Action item:
Copy, from the data below, each line that has the word "Biblioteka".

Material for this task:
::::::
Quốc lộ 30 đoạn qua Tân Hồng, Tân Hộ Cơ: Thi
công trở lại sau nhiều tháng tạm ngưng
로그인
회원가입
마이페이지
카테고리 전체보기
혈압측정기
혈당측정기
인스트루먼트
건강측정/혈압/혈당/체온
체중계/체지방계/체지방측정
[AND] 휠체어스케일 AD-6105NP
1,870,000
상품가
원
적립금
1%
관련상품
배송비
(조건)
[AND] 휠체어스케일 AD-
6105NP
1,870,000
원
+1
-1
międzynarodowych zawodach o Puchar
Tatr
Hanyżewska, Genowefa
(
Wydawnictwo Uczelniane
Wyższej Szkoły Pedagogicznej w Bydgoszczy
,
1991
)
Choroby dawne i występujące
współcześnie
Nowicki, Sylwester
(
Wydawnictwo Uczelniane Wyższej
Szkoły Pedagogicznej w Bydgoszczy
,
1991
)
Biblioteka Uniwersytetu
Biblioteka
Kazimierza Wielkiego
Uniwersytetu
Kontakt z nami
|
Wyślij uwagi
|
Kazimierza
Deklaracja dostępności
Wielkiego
::::::
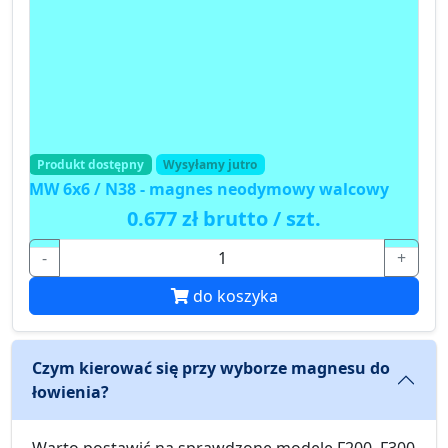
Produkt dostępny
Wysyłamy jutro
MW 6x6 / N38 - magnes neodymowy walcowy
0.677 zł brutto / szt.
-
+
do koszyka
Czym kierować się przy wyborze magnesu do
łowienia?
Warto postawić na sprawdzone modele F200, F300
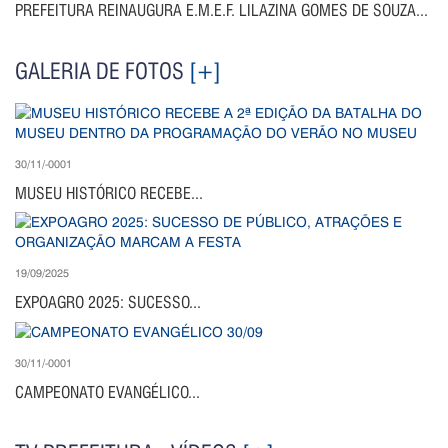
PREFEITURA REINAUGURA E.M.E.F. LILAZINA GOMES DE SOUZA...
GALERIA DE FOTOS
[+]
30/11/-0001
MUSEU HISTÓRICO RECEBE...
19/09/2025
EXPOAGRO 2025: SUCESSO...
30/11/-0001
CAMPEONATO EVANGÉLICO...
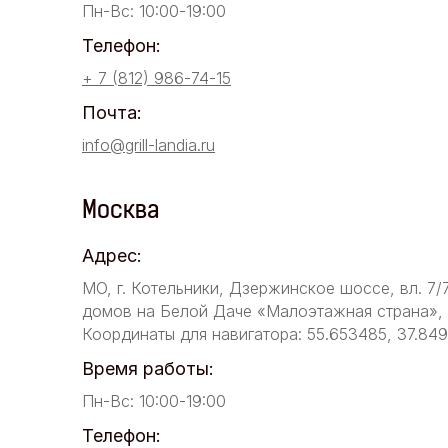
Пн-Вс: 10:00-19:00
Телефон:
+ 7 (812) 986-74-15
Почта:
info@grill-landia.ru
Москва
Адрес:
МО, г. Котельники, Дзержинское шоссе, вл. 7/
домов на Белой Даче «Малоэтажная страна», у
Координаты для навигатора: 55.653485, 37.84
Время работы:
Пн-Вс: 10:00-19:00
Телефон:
::::::
Solution to this task:
Biblioteka Uniwersytetu
Biblioteka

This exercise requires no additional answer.